Most of the rest of the speech is primarily to placate the Left and Islam. It would be tediously long to quote, so here’s a summary and interpretaion: Al Qaeda has ‘distorted and defiled Islam’; it has even attacked Muslims, for instance in Amman and Bali; our use of force in Afghanistan was fully sanctioned by both Congress and the UN’s international approval; then we were distracted from pursuing it properly by the unjustifiable, illegal war that Bush (not named but fully blamed) waged on Iraq; although I am going to send 30,000 more troops to Afghanistan, after 18 months all our troops will begin to come home; after that we’ll keep a kindly eye on the progress the Afghans make in becoming a country that is not corrupt, holds elections without fraud, and grows something more desirable than opium; we must exercise restraint in the use of military force; in any case we cannot afford to wage war because we have an economic crisis and what resources we have must be used to change America to you-know-what; I don’t really like bothering with foreign affairs at all very much, but since I have to let me remind you that we’ve got other tasks to do in the world, for instance in ‘disorderly regions’ (such as, not needing to be named to those who know, the Middle East); we’d rather negotiate peace than fight for it, even with the Taliban; but if the Taliban has to be fought let Pakistan do the fighting, we’ll pay them to do it; I am pursuing the goal of a world without nuclear weapons; I’ve prohibited torture; I’ll close the prison at Guantanamo Bay; I’ll speak out for human rights everywhere in the world (okay, not in China, or Cuba, or Venezuela, or Saudi Arabia, or … No, he doesn’t imply this, it just happens to be the case.)

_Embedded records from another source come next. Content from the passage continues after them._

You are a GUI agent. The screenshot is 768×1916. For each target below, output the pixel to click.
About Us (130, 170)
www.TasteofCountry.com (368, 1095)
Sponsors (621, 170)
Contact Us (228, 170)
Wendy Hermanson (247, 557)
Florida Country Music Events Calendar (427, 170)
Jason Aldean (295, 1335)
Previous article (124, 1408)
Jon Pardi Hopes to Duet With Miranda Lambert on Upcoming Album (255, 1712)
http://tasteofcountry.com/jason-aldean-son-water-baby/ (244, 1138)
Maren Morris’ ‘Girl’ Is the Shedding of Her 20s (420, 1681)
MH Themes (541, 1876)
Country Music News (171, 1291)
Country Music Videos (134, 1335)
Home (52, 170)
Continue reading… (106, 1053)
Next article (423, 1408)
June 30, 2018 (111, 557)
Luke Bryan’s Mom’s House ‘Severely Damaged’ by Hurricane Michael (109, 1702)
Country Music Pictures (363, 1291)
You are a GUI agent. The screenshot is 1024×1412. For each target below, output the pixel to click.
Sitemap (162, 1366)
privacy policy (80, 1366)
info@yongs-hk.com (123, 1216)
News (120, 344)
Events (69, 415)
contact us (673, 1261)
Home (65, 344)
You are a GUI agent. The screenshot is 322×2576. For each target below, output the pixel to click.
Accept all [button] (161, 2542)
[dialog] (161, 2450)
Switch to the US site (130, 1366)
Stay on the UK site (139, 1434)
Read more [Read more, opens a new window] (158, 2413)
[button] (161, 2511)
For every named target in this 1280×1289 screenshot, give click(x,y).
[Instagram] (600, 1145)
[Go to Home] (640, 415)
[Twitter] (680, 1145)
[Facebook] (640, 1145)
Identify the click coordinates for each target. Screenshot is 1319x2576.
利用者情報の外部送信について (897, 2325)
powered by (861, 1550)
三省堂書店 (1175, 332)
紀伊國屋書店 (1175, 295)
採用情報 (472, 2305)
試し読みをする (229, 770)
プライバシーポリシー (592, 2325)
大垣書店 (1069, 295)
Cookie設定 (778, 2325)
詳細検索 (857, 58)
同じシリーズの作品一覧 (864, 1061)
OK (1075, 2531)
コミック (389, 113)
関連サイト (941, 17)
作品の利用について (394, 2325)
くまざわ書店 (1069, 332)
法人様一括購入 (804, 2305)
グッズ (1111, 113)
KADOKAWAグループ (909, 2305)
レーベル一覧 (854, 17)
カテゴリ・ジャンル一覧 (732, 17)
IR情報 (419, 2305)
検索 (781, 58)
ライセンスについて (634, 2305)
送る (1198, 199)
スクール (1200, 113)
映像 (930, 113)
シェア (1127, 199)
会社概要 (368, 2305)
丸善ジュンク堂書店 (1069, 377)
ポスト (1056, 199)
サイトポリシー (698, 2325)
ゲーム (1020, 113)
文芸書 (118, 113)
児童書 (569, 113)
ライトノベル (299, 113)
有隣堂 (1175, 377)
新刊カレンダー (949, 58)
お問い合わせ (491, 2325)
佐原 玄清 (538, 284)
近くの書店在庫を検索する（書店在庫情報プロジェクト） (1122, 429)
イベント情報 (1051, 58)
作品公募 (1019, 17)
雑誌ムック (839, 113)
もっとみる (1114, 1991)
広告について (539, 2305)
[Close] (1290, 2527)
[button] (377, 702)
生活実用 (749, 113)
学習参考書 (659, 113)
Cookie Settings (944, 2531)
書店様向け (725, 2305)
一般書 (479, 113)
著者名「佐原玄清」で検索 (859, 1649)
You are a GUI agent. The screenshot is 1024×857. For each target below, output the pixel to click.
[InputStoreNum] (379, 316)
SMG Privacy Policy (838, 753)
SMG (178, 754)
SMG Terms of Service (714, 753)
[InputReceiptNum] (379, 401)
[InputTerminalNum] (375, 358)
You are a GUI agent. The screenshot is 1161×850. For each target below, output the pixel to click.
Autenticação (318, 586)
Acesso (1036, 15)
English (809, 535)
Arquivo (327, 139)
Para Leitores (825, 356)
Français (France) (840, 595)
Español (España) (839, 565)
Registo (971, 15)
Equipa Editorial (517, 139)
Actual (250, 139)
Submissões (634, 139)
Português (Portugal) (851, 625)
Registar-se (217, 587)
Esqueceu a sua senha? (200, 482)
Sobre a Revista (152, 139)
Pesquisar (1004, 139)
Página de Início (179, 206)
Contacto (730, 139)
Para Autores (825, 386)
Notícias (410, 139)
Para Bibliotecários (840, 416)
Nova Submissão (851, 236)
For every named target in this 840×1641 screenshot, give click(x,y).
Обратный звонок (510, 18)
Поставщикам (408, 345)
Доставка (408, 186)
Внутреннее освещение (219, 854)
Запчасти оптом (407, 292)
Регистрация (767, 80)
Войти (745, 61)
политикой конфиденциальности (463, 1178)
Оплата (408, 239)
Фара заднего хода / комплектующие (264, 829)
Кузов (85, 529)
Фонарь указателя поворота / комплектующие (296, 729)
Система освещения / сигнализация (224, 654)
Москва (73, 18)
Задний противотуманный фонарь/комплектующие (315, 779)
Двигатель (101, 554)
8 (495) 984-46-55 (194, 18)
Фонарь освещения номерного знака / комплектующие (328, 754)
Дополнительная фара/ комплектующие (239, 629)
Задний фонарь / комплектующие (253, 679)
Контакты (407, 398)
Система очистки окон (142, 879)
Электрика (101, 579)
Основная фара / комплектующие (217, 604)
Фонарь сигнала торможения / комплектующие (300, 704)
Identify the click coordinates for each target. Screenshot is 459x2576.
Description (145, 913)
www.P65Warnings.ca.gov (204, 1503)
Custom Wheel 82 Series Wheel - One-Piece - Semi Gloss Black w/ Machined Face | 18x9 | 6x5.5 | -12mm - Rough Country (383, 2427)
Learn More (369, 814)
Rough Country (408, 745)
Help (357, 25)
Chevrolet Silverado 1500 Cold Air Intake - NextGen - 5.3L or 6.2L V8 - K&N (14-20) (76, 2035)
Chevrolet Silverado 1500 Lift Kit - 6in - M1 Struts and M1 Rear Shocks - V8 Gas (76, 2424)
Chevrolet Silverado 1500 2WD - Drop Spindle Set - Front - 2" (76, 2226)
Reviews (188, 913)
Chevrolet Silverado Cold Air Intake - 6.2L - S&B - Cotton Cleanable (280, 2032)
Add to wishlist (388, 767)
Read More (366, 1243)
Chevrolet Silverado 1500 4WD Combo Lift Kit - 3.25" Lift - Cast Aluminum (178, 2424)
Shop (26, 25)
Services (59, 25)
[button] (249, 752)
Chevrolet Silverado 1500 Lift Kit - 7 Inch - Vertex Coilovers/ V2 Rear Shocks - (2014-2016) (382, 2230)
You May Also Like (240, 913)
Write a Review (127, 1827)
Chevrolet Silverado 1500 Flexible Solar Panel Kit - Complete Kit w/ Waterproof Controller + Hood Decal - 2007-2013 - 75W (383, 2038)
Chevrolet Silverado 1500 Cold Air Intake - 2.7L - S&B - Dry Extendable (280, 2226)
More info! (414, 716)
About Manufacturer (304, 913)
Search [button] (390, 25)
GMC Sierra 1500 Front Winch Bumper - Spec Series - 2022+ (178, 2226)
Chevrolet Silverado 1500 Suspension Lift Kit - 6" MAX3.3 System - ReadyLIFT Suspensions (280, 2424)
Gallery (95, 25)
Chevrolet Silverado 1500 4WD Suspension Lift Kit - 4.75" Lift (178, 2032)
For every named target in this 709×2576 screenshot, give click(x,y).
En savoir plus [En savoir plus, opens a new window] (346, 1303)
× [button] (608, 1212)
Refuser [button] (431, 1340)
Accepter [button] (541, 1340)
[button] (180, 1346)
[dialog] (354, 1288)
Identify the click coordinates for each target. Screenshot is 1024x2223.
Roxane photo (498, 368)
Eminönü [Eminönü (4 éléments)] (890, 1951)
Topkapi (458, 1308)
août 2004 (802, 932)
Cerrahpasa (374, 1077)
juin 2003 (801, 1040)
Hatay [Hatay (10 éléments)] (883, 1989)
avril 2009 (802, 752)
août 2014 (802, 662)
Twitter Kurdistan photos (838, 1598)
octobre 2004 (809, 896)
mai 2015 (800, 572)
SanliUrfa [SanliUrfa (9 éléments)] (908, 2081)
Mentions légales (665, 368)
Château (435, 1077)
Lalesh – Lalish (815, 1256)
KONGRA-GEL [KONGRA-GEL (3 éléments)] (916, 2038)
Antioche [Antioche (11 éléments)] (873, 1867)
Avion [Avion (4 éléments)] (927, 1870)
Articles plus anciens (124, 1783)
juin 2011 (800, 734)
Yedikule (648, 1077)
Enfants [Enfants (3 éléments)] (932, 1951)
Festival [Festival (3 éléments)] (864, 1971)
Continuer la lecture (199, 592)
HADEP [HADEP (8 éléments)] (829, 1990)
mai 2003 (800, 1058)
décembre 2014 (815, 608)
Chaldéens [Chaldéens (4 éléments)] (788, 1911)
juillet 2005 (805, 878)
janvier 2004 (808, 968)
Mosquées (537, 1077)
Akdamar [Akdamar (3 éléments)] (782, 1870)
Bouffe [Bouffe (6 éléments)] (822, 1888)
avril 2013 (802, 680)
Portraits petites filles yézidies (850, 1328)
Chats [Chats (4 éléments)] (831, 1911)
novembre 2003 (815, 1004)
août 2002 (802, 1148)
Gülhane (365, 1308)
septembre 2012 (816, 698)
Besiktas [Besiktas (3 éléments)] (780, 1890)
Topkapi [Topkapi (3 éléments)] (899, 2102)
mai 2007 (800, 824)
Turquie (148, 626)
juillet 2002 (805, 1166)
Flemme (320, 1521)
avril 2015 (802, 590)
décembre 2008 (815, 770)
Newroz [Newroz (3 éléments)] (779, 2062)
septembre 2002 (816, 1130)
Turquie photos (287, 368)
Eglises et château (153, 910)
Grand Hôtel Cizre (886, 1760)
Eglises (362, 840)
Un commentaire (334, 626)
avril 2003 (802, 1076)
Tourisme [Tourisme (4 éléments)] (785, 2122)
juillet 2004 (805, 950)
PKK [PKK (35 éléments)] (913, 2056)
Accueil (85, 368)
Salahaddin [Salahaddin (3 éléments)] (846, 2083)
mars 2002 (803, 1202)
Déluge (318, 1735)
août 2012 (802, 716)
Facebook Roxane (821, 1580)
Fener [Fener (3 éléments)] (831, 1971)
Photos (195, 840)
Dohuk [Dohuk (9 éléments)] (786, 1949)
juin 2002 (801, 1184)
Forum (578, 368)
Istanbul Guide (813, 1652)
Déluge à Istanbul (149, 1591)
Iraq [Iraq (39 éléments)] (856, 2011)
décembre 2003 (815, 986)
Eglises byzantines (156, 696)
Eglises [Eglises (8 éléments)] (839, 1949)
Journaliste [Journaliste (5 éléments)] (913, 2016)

But he fears he might not have pleased both sides after all. He anticipates disagreement and rebukes it:
‘This vast and diverse citizenry will not always agree on every issue — nor should we. But I also know that we, as a country, cannot sustain our leadership nor navigate the momentous challenges of our time if we allow ourselves to be split asunder by the same rancor and cynicism and partisanship that has in recent times poisoned our national discourse.’
He ends with a series of grandiose but entirely empty rhetorical flourishes designed to elicit applause, which they did as a mater of courtesy and custom, though most of the speech was listened to without it. No wonder. It was a self-serving exercise, not improved by the flattery bestowed on the audience.
‘America, we are passing through a time of great trial. And the message that we send in the midst of these storms must be clear: that our cause is just, our resolve unwavering. We will go forward with the confidence that right makes might, and with the commitment to forge an America that is safer, a world that is more secure, and a future that represents not the deepest of fears but the highest of hopes. …’
Are the Patriots deceived? Is the Left placated and are Muslims appeased? It remains to be seen.